My first question : is the first syllable a closed one ? I read in John Laver, Principles of Phonetics, p. 32 : "When a syllable ends in a vowel, with no final consonant, it is said to be an open syllable". So the question becomes : does the first syllable has a coda or not ?

Now, from Michel Lejeune (Phonétique historique du mycénien et du grec ancien), I read, page 70 (my translation) : "Geminate occlusives are the (phonemes) whose duration (=French 'tenue') is sufficient to be heard by ears and whose implosion and explosion, both audible, belong to two different syllables". Same statement in Laver's book (page 437) about another language (Nubian) having "consonants being geminated (being made long, across a syllable boundary)".
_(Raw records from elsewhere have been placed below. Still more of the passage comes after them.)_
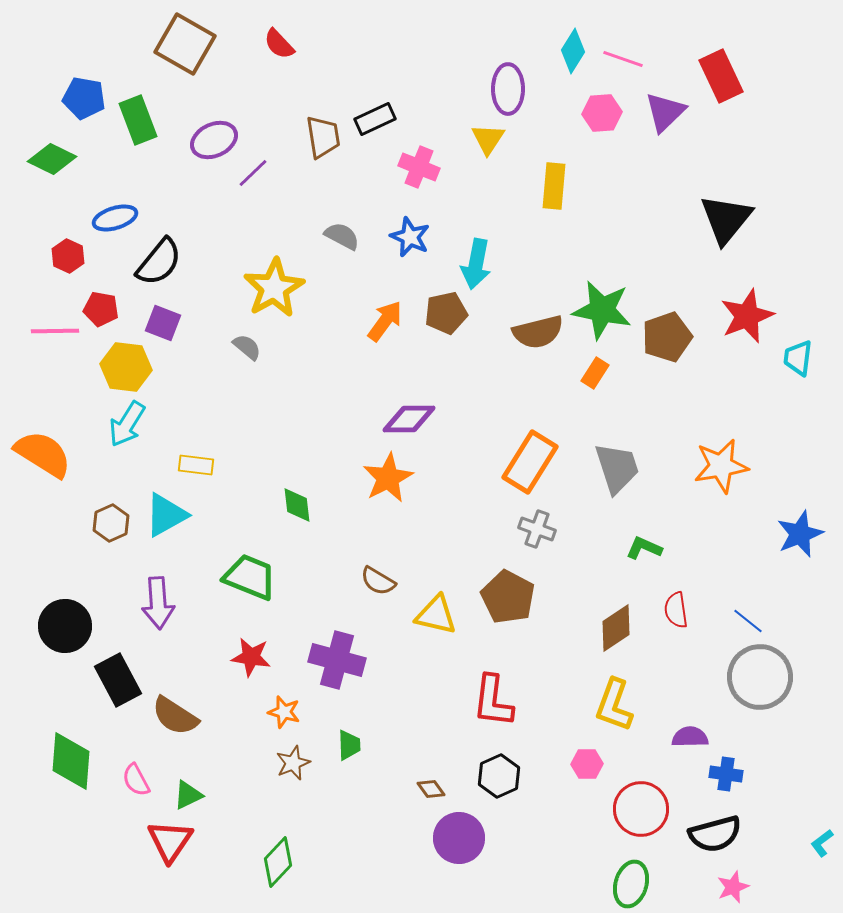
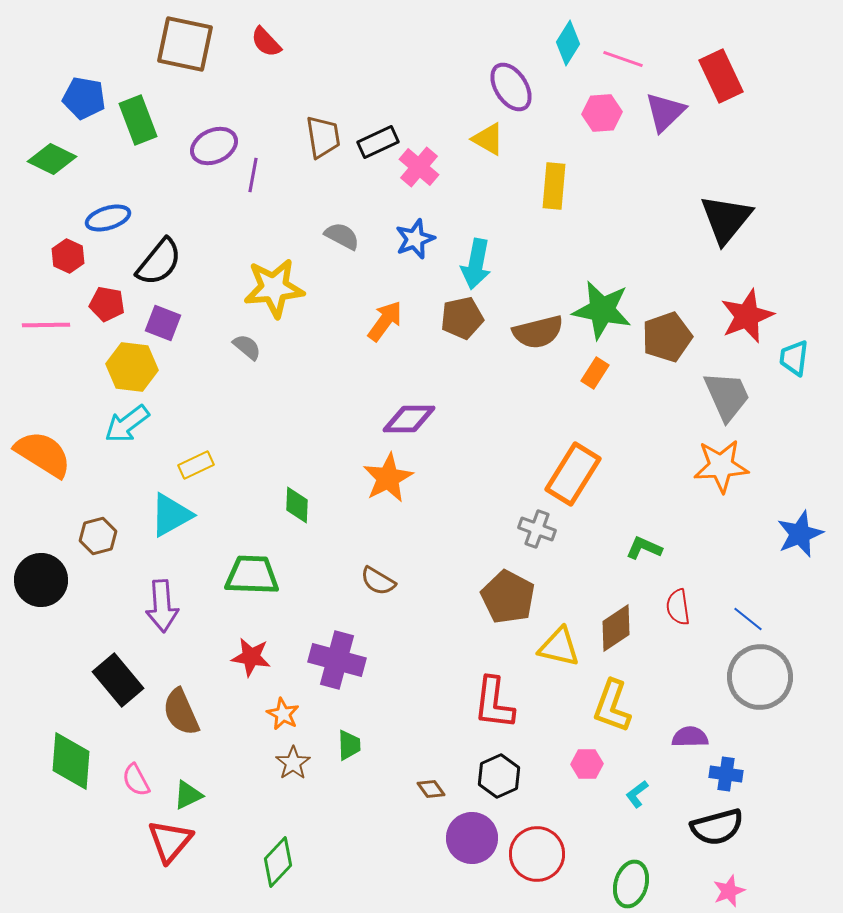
brown square at (185, 44): rotated 18 degrees counterclockwise
red semicircle at (279, 44): moved 13 px left, 2 px up
cyan diamond at (573, 51): moved 5 px left, 8 px up
purple ellipse at (508, 89): moved 3 px right, 2 px up; rotated 33 degrees counterclockwise
black rectangle at (375, 119): moved 3 px right, 23 px down
yellow triangle at (488, 139): rotated 33 degrees counterclockwise
purple ellipse at (214, 140): moved 6 px down
pink cross at (419, 167): rotated 18 degrees clockwise
purple line at (253, 173): moved 2 px down; rotated 36 degrees counterclockwise
blue ellipse at (115, 218): moved 7 px left
blue star at (410, 237): moved 5 px right, 2 px down; rotated 27 degrees clockwise
yellow star at (274, 288): rotated 24 degrees clockwise
red pentagon at (101, 309): moved 6 px right, 5 px up
brown pentagon at (446, 313): moved 16 px right, 5 px down
pink line at (55, 331): moved 9 px left, 6 px up
cyan trapezoid at (798, 358): moved 4 px left
yellow hexagon at (126, 367): moved 6 px right
cyan arrow at (127, 424): rotated 21 degrees clockwise
orange rectangle at (530, 462): moved 43 px right, 12 px down
yellow rectangle at (196, 465): rotated 32 degrees counterclockwise
orange star at (721, 466): rotated 6 degrees clockwise
gray trapezoid at (617, 468): moved 110 px right, 72 px up; rotated 6 degrees counterclockwise
green diamond at (297, 505): rotated 9 degrees clockwise
cyan triangle at (166, 515): moved 5 px right
brown hexagon at (111, 523): moved 13 px left, 13 px down; rotated 9 degrees clockwise
green trapezoid at (250, 577): moved 2 px right, 2 px up; rotated 20 degrees counterclockwise
purple arrow at (158, 603): moved 4 px right, 3 px down
red semicircle at (676, 610): moved 2 px right, 3 px up
yellow triangle at (436, 615): moved 123 px right, 32 px down
blue line at (748, 621): moved 2 px up
black circle at (65, 626): moved 24 px left, 46 px up
black rectangle at (118, 680): rotated 12 degrees counterclockwise
red L-shape at (493, 701): moved 1 px right, 2 px down
yellow L-shape at (614, 705): moved 2 px left, 1 px down
orange star at (284, 712): moved 1 px left, 2 px down; rotated 12 degrees clockwise
brown semicircle at (175, 716): moved 6 px right, 4 px up; rotated 33 degrees clockwise
brown star at (293, 763): rotated 12 degrees counterclockwise
red circle at (641, 809): moved 104 px left, 45 px down
black semicircle at (715, 834): moved 2 px right, 7 px up
purple circle at (459, 838): moved 13 px right
red triangle at (170, 841): rotated 6 degrees clockwise
cyan L-shape at (822, 843): moved 185 px left, 49 px up
pink star at (733, 887): moved 4 px left, 4 px down
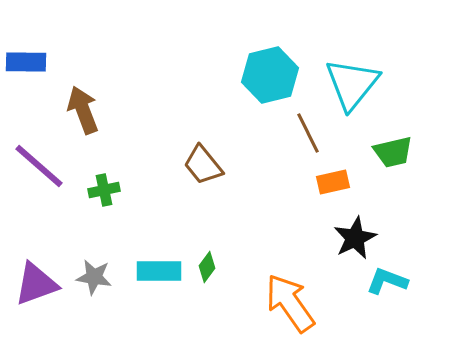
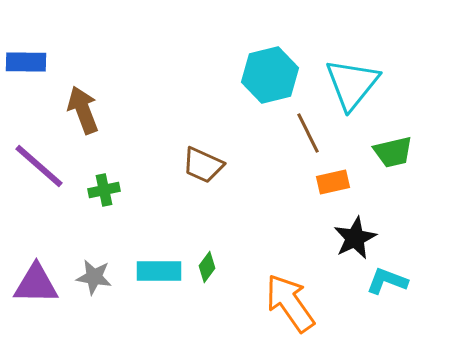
brown trapezoid: rotated 27 degrees counterclockwise
purple triangle: rotated 21 degrees clockwise
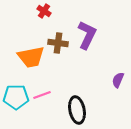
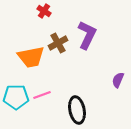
brown cross: rotated 36 degrees counterclockwise
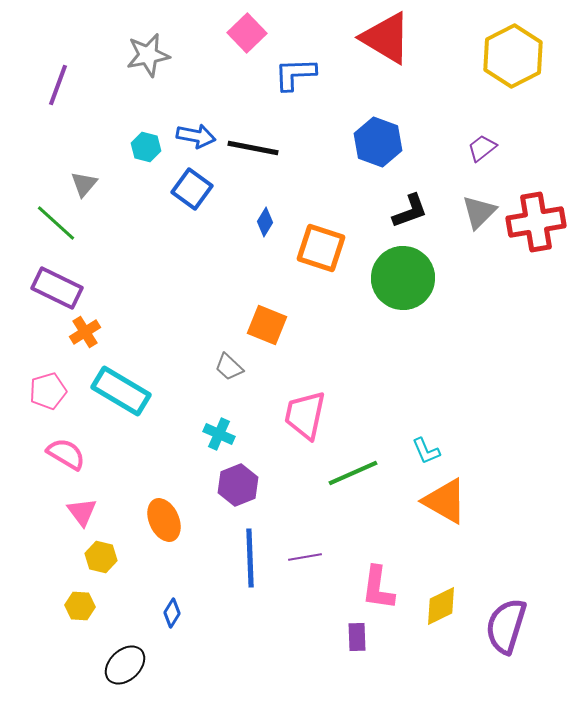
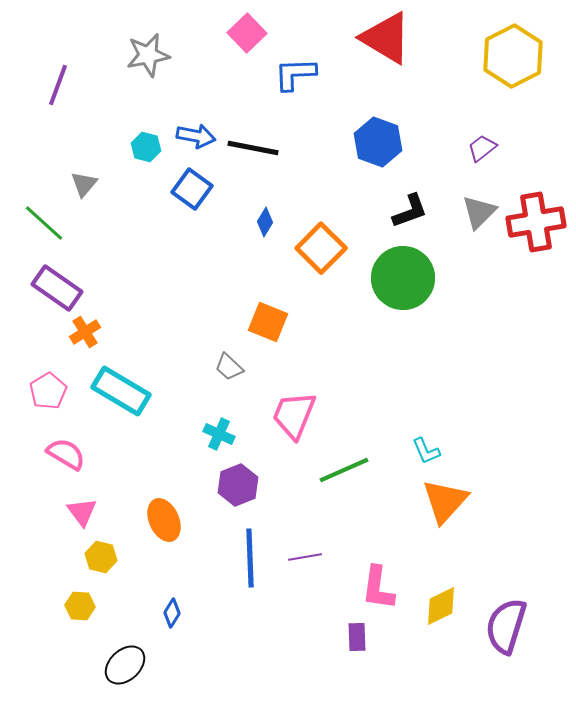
green line at (56, 223): moved 12 px left
orange square at (321, 248): rotated 27 degrees clockwise
purple rectangle at (57, 288): rotated 9 degrees clockwise
orange square at (267, 325): moved 1 px right, 3 px up
pink pentagon at (48, 391): rotated 15 degrees counterclockwise
pink trapezoid at (305, 415): moved 11 px left; rotated 10 degrees clockwise
green line at (353, 473): moved 9 px left, 3 px up
orange triangle at (445, 501): rotated 42 degrees clockwise
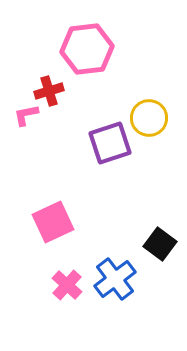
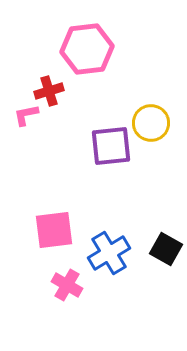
yellow circle: moved 2 px right, 5 px down
purple square: moved 1 px right, 3 px down; rotated 12 degrees clockwise
pink square: moved 1 px right, 8 px down; rotated 18 degrees clockwise
black square: moved 6 px right, 5 px down; rotated 8 degrees counterclockwise
blue cross: moved 6 px left, 26 px up; rotated 6 degrees clockwise
pink cross: rotated 12 degrees counterclockwise
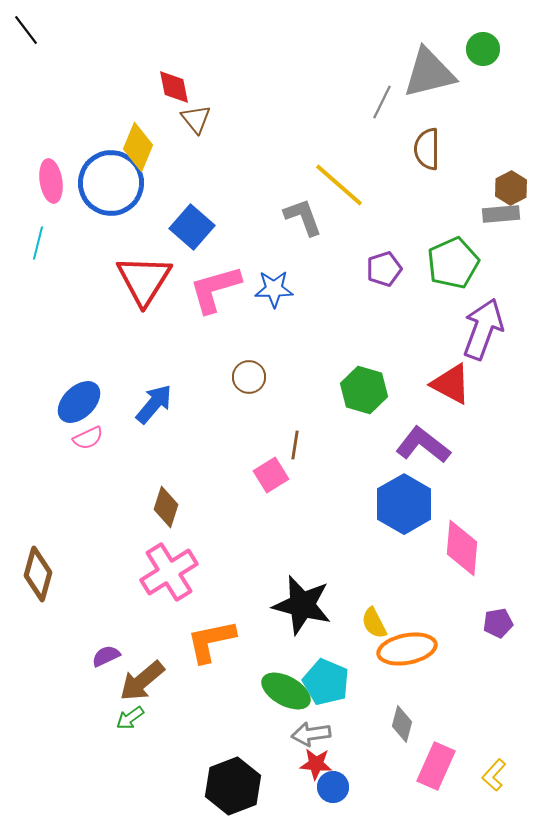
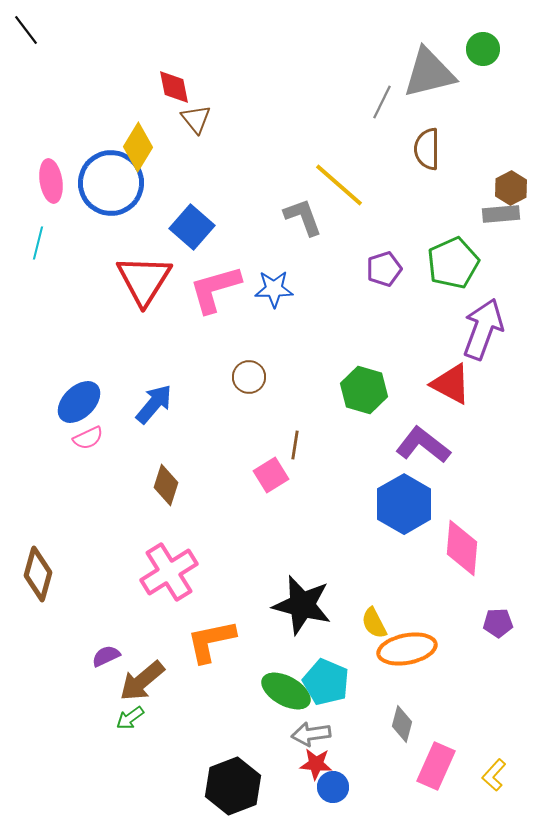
yellow diamond at (138, 147): rotated 9 degrees clockwise
brown diamond at (166, 507): moved 22 px up
purple pentagon at (498, 623): rotated 8 degrees clockwise
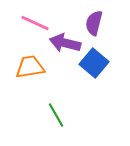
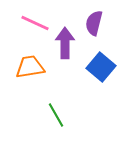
purple arrow: rotated 76 degrees clockwise
blue square: moved 7 px right, 4 px down
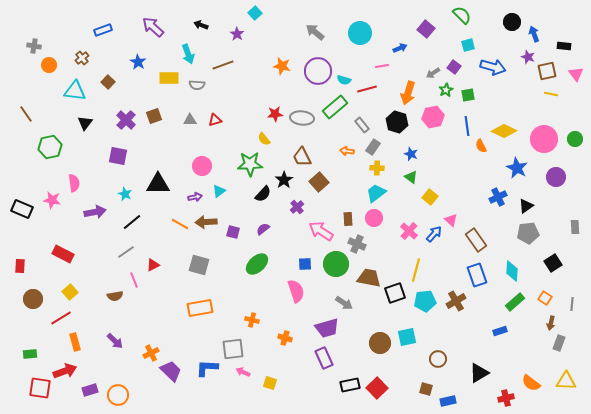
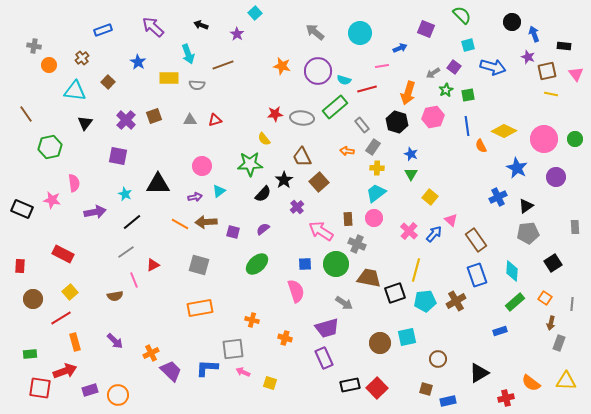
purple square at (426, 29): rotated 18 degrees counterclockwise
green triangle at (411, 177): moved 3 px up; rotated 24 degrees clockwise
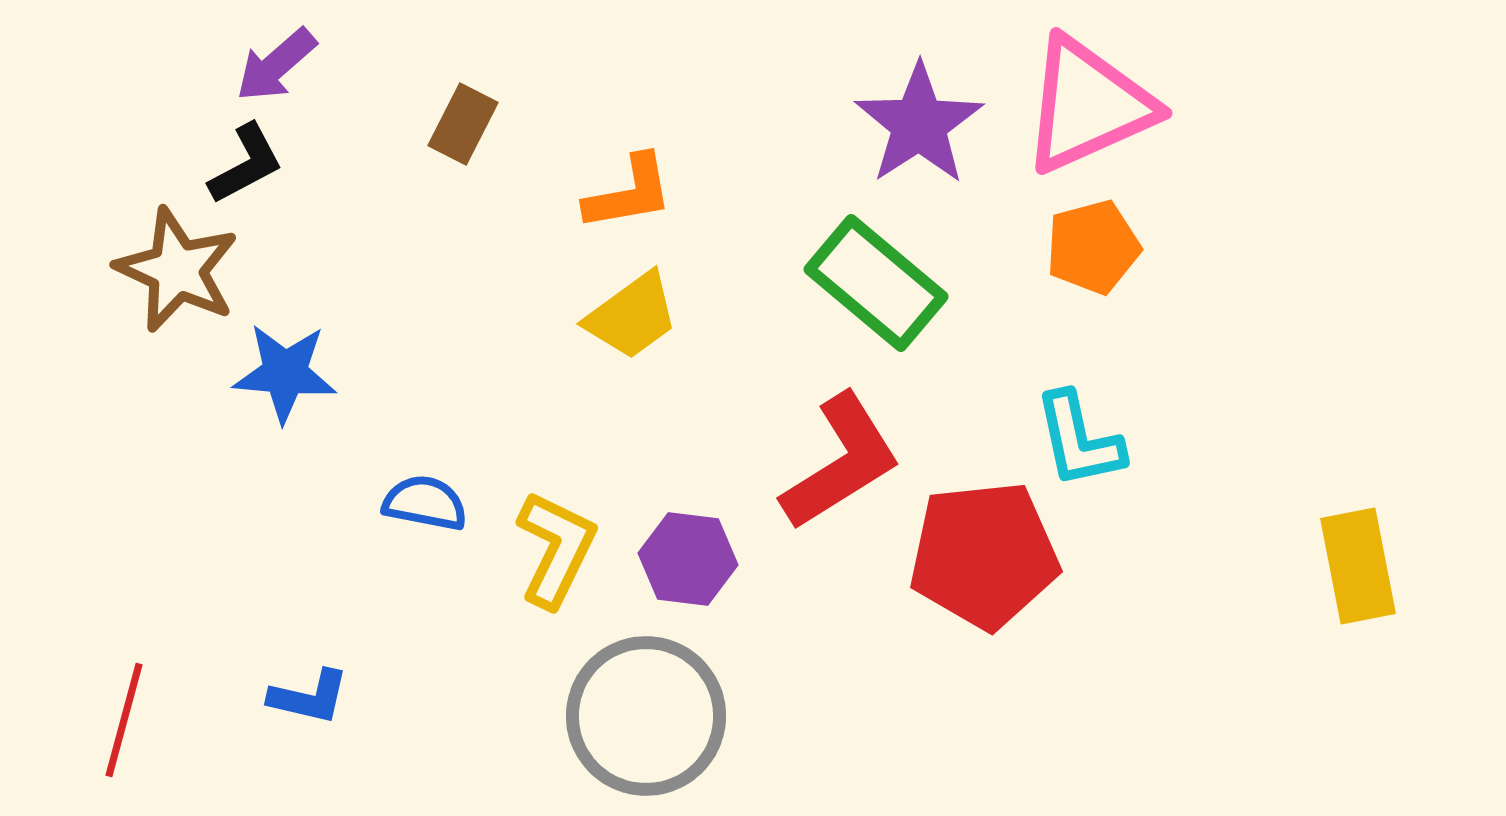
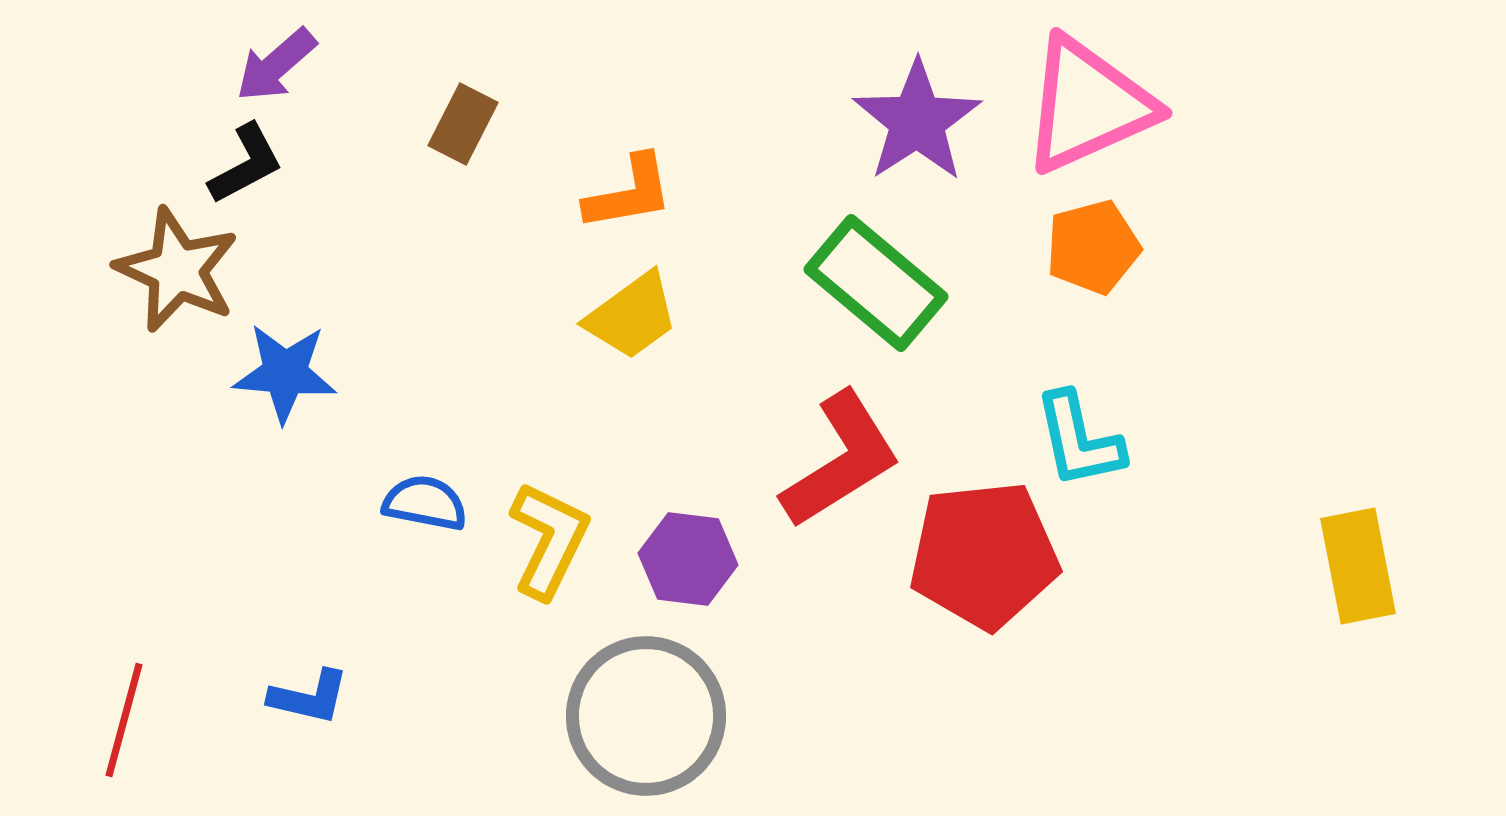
purple star: moved 2 px left, 3 px up
red L-shape: moved 2 px up
yellow L-shape: moved 7 px left, 9 px up
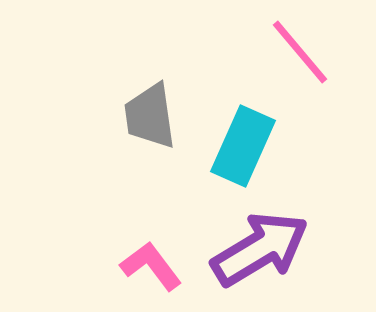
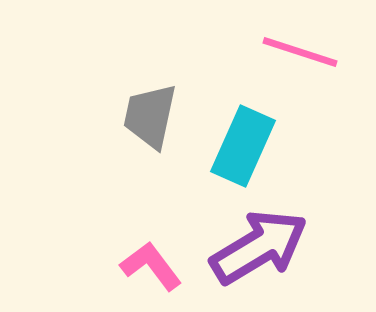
pink line: rotated 32 degrees counterclockwise
gray trapezoid: rotated 20 degrees clockwise
purple arrow: moved 1 px left, 2 px up
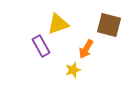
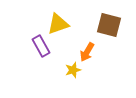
orange arrow: moved 1 px right, 3 px down
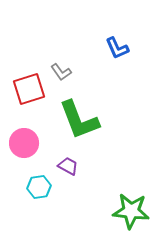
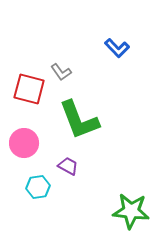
blue L-shape: rotated 20 degrees counterclockwise
red square: rotated 32 degrees clockwise
cyan hexagon: moved 1 px left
From Lejeune's statement it seems clear that [ glˈɔː . t̪ːa ] can be analysed as if the first syllable had [t̪] in its coda, the second syllable beginning with another [t̪], the first syllable being consequently a closed one.

(2) But I know that other languages have natural lengthened consonants at the beginning of a syllable. By example, (in Laver, p. 437) Pattani Malay has [lːabɔ], [sːiku], ... For these languages, if a syllable without a coda is followed by a syllable beginning with a lenghtened consonant (e.g. [pa . lːabɔ], an example I forged for the occasion), is the first syllable [pa] a short or a long one ? The word [lːabɔ] beginning with a long consonant, can this word somehow "share" its consonantal lenghth with the preceding word or is the syllabic boundary "impassable" ?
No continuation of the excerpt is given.